> Page-level text extractions:
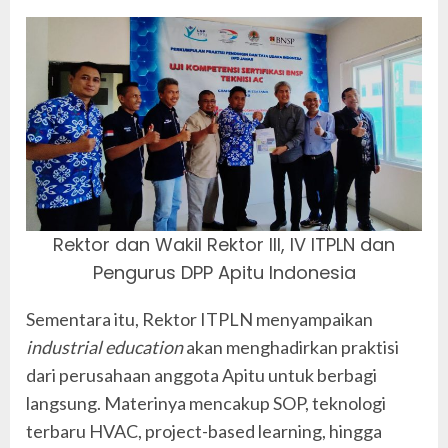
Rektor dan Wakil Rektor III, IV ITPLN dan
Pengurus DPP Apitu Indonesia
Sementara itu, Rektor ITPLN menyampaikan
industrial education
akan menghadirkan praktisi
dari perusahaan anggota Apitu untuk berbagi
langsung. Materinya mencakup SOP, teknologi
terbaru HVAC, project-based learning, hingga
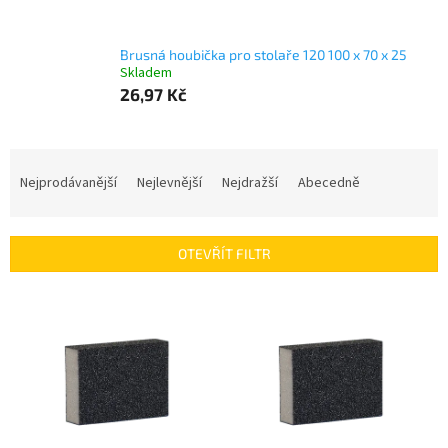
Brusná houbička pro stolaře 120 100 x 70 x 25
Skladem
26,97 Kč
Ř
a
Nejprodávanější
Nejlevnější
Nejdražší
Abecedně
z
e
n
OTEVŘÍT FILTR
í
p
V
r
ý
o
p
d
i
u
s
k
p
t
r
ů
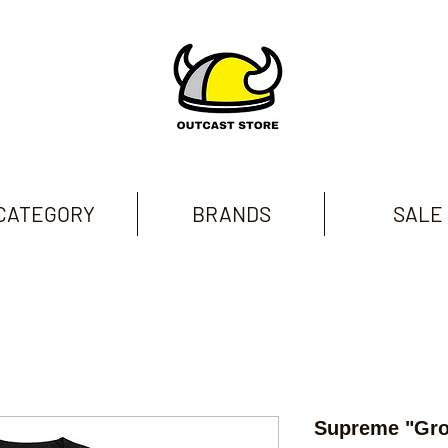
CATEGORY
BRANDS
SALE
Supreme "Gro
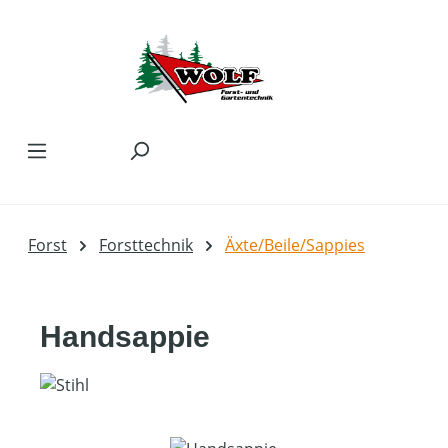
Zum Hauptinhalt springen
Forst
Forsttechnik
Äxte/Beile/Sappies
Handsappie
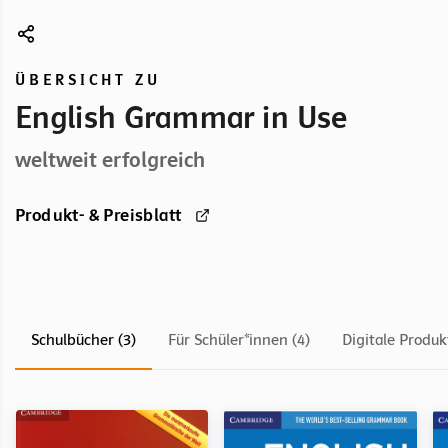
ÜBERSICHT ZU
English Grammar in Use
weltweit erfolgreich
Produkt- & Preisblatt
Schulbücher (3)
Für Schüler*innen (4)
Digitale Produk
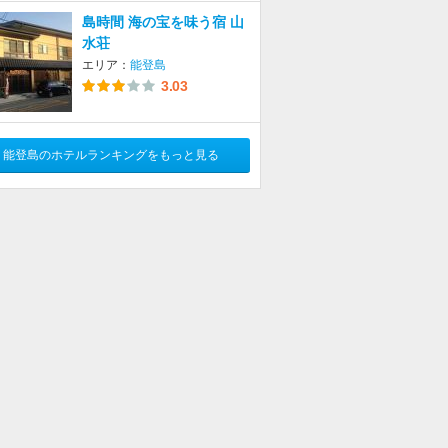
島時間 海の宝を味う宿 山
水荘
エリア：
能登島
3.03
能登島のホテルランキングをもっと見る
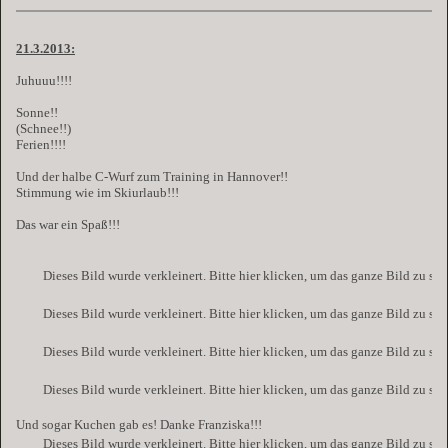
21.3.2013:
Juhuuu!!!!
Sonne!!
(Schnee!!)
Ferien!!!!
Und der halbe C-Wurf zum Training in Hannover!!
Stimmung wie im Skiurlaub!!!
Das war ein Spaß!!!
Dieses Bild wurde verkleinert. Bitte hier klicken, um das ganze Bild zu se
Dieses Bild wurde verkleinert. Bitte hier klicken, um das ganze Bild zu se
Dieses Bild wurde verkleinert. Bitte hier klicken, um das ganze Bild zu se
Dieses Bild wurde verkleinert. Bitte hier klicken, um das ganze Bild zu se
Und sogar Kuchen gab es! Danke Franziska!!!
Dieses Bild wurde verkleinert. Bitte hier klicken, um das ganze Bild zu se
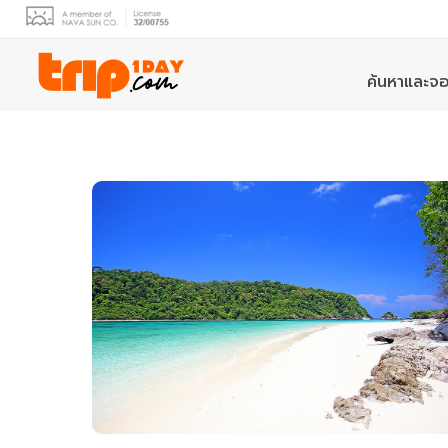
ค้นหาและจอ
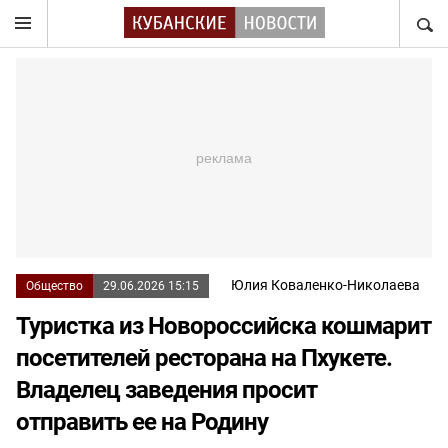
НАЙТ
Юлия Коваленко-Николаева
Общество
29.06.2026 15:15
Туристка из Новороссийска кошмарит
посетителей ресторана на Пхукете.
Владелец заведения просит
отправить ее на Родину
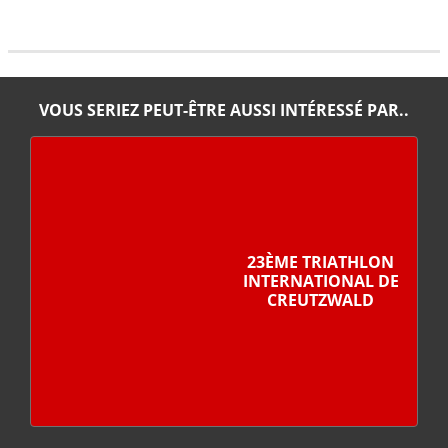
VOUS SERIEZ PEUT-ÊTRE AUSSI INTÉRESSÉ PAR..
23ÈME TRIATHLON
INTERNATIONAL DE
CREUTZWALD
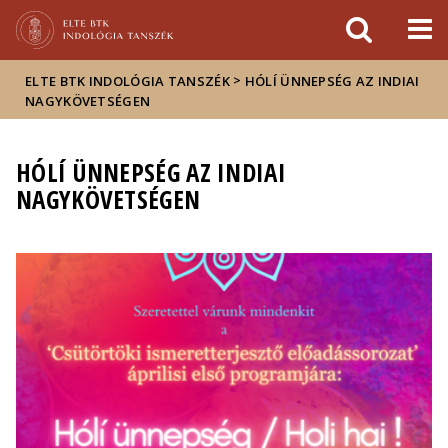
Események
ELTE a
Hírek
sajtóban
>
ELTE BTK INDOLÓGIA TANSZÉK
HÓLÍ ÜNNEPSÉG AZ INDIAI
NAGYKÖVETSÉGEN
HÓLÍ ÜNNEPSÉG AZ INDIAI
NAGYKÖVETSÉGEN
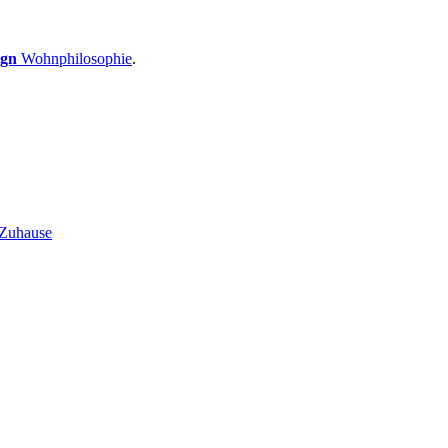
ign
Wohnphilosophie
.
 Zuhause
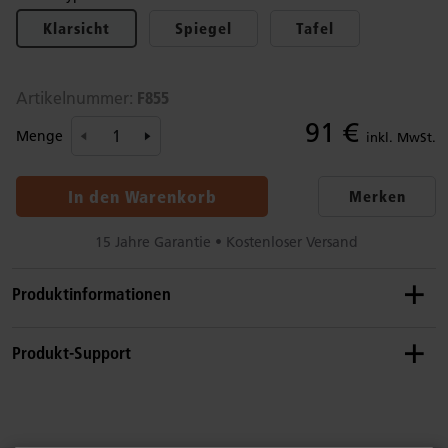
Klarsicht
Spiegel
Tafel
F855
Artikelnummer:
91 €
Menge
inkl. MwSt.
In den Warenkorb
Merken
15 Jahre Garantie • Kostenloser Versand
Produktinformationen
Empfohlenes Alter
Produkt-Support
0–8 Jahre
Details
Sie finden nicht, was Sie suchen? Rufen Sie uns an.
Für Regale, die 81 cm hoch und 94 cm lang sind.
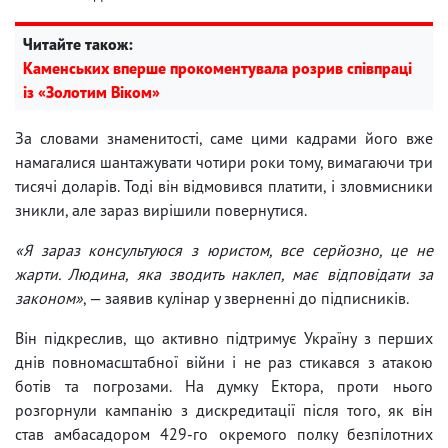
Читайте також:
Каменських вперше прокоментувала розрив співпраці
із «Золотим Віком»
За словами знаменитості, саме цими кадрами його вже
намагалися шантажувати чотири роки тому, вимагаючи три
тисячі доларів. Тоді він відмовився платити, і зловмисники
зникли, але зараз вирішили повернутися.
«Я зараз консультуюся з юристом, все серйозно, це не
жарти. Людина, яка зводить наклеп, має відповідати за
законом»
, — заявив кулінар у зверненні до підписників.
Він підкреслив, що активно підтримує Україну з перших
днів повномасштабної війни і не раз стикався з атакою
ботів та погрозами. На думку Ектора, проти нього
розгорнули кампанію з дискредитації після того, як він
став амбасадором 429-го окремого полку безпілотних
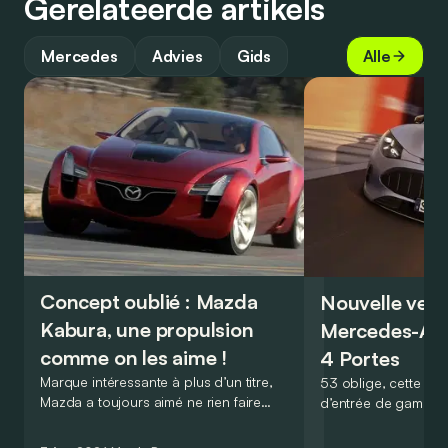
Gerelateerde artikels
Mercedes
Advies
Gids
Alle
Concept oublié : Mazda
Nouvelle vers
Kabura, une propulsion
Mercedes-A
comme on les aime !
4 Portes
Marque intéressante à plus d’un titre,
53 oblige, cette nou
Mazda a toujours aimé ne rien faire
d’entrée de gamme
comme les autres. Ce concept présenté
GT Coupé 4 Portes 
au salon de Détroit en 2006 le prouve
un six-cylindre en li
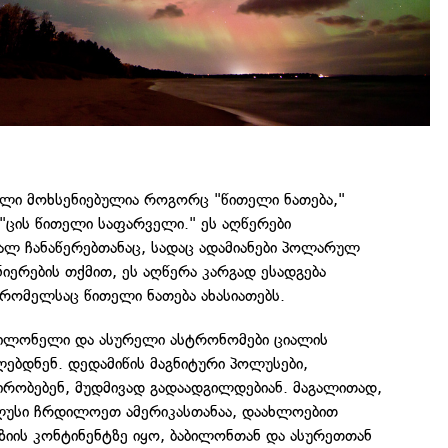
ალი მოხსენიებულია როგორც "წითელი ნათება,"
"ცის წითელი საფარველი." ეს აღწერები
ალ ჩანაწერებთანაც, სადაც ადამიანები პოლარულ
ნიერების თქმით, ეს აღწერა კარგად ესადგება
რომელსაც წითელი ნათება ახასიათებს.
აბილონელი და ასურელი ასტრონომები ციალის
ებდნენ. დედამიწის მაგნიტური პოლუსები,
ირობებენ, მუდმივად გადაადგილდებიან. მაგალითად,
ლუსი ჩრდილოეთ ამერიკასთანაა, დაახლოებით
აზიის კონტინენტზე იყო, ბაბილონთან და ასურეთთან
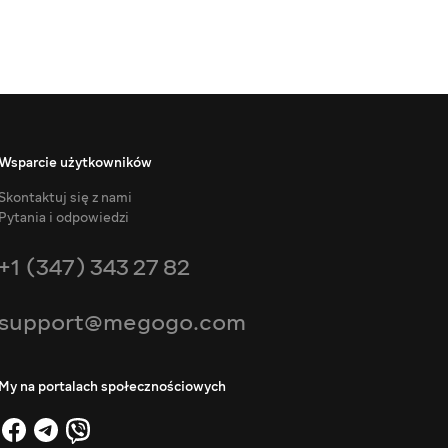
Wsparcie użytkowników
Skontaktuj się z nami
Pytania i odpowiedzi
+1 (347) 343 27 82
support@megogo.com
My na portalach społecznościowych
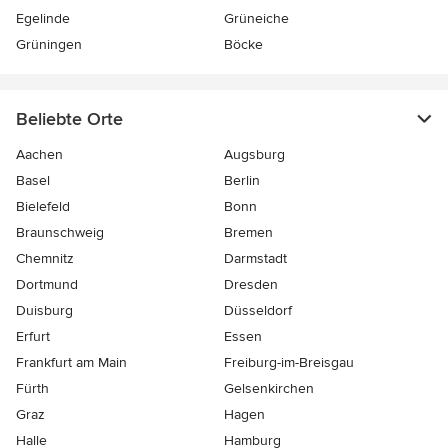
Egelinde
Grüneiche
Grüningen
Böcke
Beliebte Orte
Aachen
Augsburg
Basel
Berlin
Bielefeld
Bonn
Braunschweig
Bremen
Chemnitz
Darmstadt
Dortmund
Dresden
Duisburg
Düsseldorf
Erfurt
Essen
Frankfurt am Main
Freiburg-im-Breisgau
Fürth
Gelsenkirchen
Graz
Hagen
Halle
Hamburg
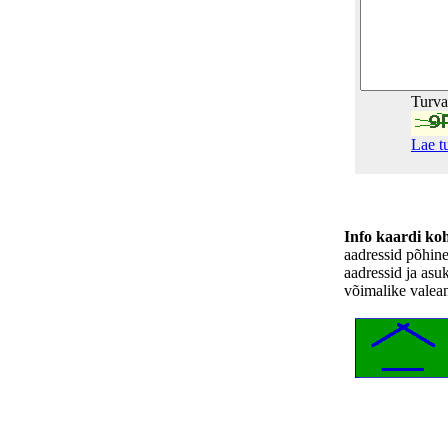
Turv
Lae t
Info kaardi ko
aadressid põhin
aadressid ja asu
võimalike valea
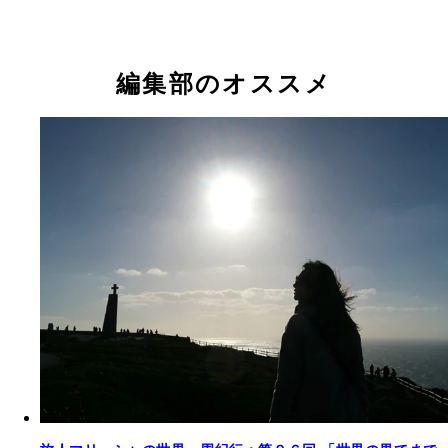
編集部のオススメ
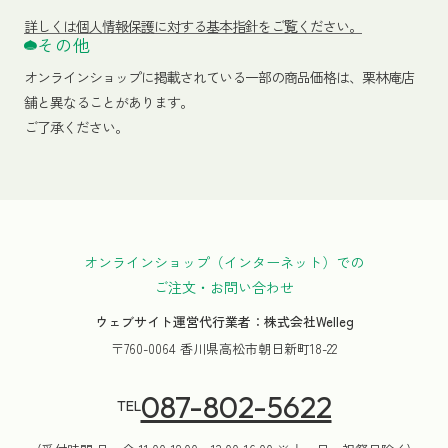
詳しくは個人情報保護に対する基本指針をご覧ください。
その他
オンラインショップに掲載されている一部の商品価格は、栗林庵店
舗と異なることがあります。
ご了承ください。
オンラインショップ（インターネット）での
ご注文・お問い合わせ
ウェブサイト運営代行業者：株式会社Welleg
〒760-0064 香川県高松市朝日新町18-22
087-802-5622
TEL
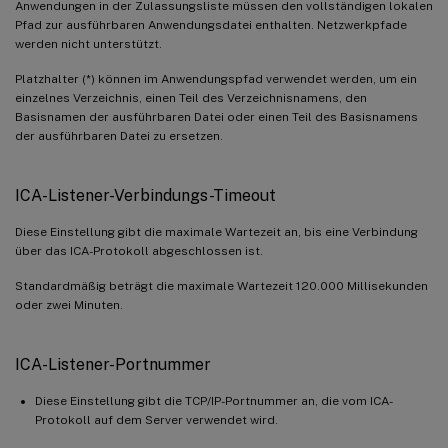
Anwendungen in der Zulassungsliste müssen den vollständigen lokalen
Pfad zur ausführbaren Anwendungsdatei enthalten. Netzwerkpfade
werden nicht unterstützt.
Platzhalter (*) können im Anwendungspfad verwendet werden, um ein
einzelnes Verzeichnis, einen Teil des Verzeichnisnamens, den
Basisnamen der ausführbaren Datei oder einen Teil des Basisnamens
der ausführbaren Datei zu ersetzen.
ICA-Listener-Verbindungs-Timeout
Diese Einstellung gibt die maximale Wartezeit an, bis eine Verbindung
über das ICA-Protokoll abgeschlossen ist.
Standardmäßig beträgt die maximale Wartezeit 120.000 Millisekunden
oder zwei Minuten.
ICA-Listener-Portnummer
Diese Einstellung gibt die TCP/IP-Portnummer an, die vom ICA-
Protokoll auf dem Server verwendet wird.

> Your assignment:
Starting at the line containing "Concept oublié : Mazda" and finishing at the line containing "რომელსაც წითელი ნათება ახასიათებს.", return those lines exactly as they appear above, without the pictures.

> Task result:
Concept oublié : Mazda
Nouvelle vers
Kabura, une propulsion
Mercedes-A
comme on les aime !
4 Portes
Marque intéressante à plus d’un titre,
53 oblige, cette nou
Mazda a toujours aimé ne rien faire
d’entrée de gamme
comme les autres. Ce concept présenté
GT Coupé 4 Portes 
au salon de Détroit en 2006 le prouve
un six-cylindre en li
ალი მოხსენიებულია როგორც "წითელი ნათება,"
"ცის წითელი საფარველი." ეს აღწერები
ალ ჩანაწერებთანაც, სადაც ადამიანები პოლარულ
ნიერების თქმით, ეს აღწერა კარგად ესადგება
რომელსაც წითელი ნათება ახასიათებს.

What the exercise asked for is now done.